Roar writer Marino Unger-Verna on King’s Accommodations and the many flaws that have become apparent over the past school year – from overbooking to bad maintenance teams.
Thus far, the 2019/2020 academic year has not been the best one for King’s Accommodations. The year began with over-booked rooms, forcing students from buildings such as Wolfson House to relocate to alternative accommodation, where they were greeted by staff who often had no knowledge of their arrival. To make matters worse, students were offered different rates of compensation, until the Residences team eventually offered those affected £2000 for both their travel and trouble. Despite the eventual resolution, the occurrence left many students disillusioned, with one saying it felt like King’s were “buying their silence”.
In the recent Champion Hill fiasco, King’s corrected their previous oversight in offering compensation with the majority of students moved to the London Hilton Metropole near Edgware Station. While these students have been offered liberal compensation, as well as myriad amenities at their new place of residence, many were upset at the time, given that they were informed of the fire hazards discovered at Champion Hill during the winter exam season. Notable as well is the fact that the Champion Hill residence was opened to students in September 2014, meaning the hazards were discovered only around five years into the building’s operational lifetime as a student accommodation.

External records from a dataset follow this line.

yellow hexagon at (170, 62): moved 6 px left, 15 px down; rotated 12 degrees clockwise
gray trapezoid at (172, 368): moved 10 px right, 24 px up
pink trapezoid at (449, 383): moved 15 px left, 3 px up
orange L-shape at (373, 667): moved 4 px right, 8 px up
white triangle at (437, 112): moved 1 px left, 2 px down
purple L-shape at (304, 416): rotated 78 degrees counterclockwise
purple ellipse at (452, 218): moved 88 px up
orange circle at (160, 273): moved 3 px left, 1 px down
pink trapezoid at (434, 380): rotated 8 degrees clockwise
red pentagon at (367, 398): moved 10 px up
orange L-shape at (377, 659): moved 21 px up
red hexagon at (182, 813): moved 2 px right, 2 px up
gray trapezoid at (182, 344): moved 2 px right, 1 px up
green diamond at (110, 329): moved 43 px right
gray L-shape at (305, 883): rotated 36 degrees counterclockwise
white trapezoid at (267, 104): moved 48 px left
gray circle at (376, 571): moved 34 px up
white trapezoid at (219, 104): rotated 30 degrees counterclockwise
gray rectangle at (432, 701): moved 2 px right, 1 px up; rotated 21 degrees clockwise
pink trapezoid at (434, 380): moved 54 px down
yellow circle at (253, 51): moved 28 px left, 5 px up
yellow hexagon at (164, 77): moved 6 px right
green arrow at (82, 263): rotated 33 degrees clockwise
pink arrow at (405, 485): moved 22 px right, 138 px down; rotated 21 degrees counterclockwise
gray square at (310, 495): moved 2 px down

While Roar has not yet received the official figures regarding the Champion Hill – Hilton move, we have estimated the approximate minimum cost of the operation to be over 1.5 million pounds. While this is a clear sign that none of these mishaps occurred as a result of malicious intent, it is also an incredibly large sum, which could no doubt have been spent on more productive ventures, had this issue not arisen. Perhaps it is time for King’s to take a broader look at all of their accommodations, to optimise them one by one and prevent issues rather than simply treating them when they crop up.
A university’s most important asset is its students. Other aspects are important, of course: funding, skilled professors, and facilities to name but a few. But the students are the reason for any university’s existence and the way in which they ensure their status, both academically and in world rankings. A student’s performance is dependent on factors outside of the university, however, including where they live. As of right now, students based at King’s Accommodations can not be sure of having a stable place to live at the end of the day.

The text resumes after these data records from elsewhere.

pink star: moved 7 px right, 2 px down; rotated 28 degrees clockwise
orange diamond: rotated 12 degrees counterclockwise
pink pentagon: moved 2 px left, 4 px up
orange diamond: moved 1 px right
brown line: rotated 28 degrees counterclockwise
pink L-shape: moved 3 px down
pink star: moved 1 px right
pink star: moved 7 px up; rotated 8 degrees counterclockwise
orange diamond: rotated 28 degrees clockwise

From extremely inefficient maintenance teams to overbooked rooms, to being uprooted just before exams begin, living in accommodation has proven an extremely stressful experience for many this year.
Perhaps now would be the time for the King’s Residences team to take a closer look at each accommodation. What works well in each residence and what does not? What could be improved and which strategies could be rolled out in each building to ensure the highest functionality possible in their operations? Does the college itself need to take more direct action in each residence’s upkeep – especially in the case of accommodations run in tandem with third parties such as Unite Students?
King’s College London is a world-class university – its student housing should reflect that.